To understand why BI reconstructions are preferable, consider the different sources of error in the estimation of properties from recreated ancestral proteins. First, there are random errors in the creation of the ancestral sequences, that is, the discrepancies between the properties of the recreated sequence and the true ancestral sequences that average to zero over a large number of different instances. Second, there are the systematic errors, the discrepancies that cause a consistent trend toward underestimation or overestimation of the protein properties and do not average to zero. Finally, in the case of BI, there is the additional sampling error caused by estimating an average property value using only a small number of reconstructed sequences. The accuracy of this average will depend upon the number of reconstructions involved.

For our particular study, we find that the random errors for the various reconstruction strategies are rather similar; subtracting the (average) systematic bias, the standard deviations of the errors in reconstruction stability are roughly comparable, with BI having the lowest random error (SD, 1.4 kcal/mol) followed by ML (SD, 1.6) and MP (SD, 1.8).
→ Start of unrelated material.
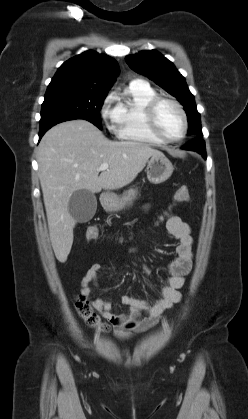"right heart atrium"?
Listing matches in <instances>:
<instances>
[{"label": "right heart atrium", "mask_w": 248, "mask_h": 419, "mask_svg": "<svg viewBox=\"0 0 248 419\" xmlns=\"http://www.w3.org/2000/svg\"><path fill=\"white\" fill-rule=\"evenodd\" d=\"M115 103L116 95L114 93H109L104 99L100 109L101 117L111 131H115L117 128L118 110Z\"/></svg>", "instance_id": "right-heart-atrium-1"}]
</instances>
There is a much more significant difference in the systematic error, with BI having a much lower systematic error (〈ΔΔG〉 = −0.05 ± 0.2 kcal/mol) compared with the ML (〈ΔΔG〉 = −1.5 ± 0.2) and MP (〈ΔΔG〉 = −0.4 ± 0.2) approaches. The BI reconstruction method has an associated sampling error, but this error is relatively small when ten reconstructions are sampled (SD, 0.4 kcal/mol). To make a different comparison, when ten reconstructions are sampled, the extra sampling error is roughly equal to the range of stability values observed at any given ancestral node in different simulations, a rough estimate of when further accuracy becomes unimportant for making statements of general trends. Sampling error increases when only a single reconstructed sequence is sampled (SD, 1.1 kcal/mol). But even so, a single BI reconstruction results in lower total stability errors than ML and comparable errors to MP, without appreciable systematic bias.

To convert a bias of ΔΔG = −1.5 kcal/mol to a change in folding temperature is difficult, as it depends on the folding entropy and on the heat capacity of the folded and unfolded states. Extensive experiments with point mutations on the thermal stability of bacteriophage T4 lysozyme indicates a change of about 4 °C in the folding temperature for every kcal/mol change in ΔΔG [21]. A bias of −1.5 kcal/mol would then translate to an increase in the folding temperature of approximately 6 °C. While this exact value may be dependent upon the details of the protein and evolutionary models, it is clear that the magnitude of the effect can be significant.
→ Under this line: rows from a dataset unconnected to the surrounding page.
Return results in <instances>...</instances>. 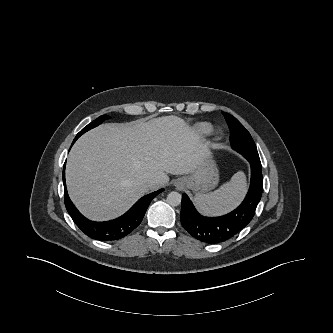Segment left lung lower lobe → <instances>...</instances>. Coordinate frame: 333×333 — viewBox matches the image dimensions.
<instances>
[{
  "mask_svg": "<svg viewBox=\"0 0 333 333\" xmlns=\"http://www.w3.org/2000/svg\"><path fill=\"white\" fill-rule=\"evenodd\" d=\"M251 165L249 191L239 207L221 217L200 215L186 194L182 196L180 220L194 238L205 243L224 242L241 231L252 220L262 196V168L260 159L246 158Z\"/></svg>",
  "mask_w": 333,
  "mask_h": 333,
  "instance_id": "1",
  "label": "left lung lower lobe"
}]
</instances>
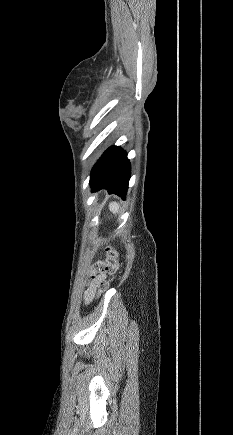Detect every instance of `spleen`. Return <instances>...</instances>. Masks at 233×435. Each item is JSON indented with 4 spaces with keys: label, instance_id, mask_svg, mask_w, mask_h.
Masks as SVG:
<instances>
[{
    "label": "spleen",
    "instance_id": "spleen-1",
    "mask_svg": "<svg viewBox=\"0 0 233 435\" xmlns=\"http://www.w3.org/2000/svg\"><path fill=\"white\" fill-rule=\"evenodd\" d=\"M109 210L113 213V214H117L119 212V205L116 202H111L109 204Z\"/></svg>",
    "mask_w": 233,
    "mask_h": 435
}]
</instances>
What is the basis behind the tendency of ML and MP to overestimate ancestral-state stability? One clue is in the relatively narrow range of true ΔGFolding values as shown in Figure 1. Proteins are generally marginally stable because the pressure to increase stability (minimise ΔGFolding and maximise PTarget) is counteracted by the smaller number of highly stable protein sequences versus the large number of less stable sequences [19, 22]. This means that stabilising residues tend to dominate a position over long-term evolution, while the destabilising residues are present but less frequent.

Every location will, given sufficient evolutionary time, be represented by a distribution of amino acids, with the amino acids favourable for important protein properties dominating the distribution. The winner-takes-all nature of the ML and MP approaches will usually assign to the ancestor the most favourable amino acids at each location. Less favourable amino acids that are found in that location with some more limited frequency will be excluded from the reconstructions. As a result, the ancestral proteins will be depleted of these less-favourable residues, with a resulting overestimation of the ancestral protein's properties, in much the same way that majority political parties are overrepresented in democratic assemblies elected by winner-takes-all balloting. These less-favourable residues will be present in the appropriate frequency in BI reconstructions.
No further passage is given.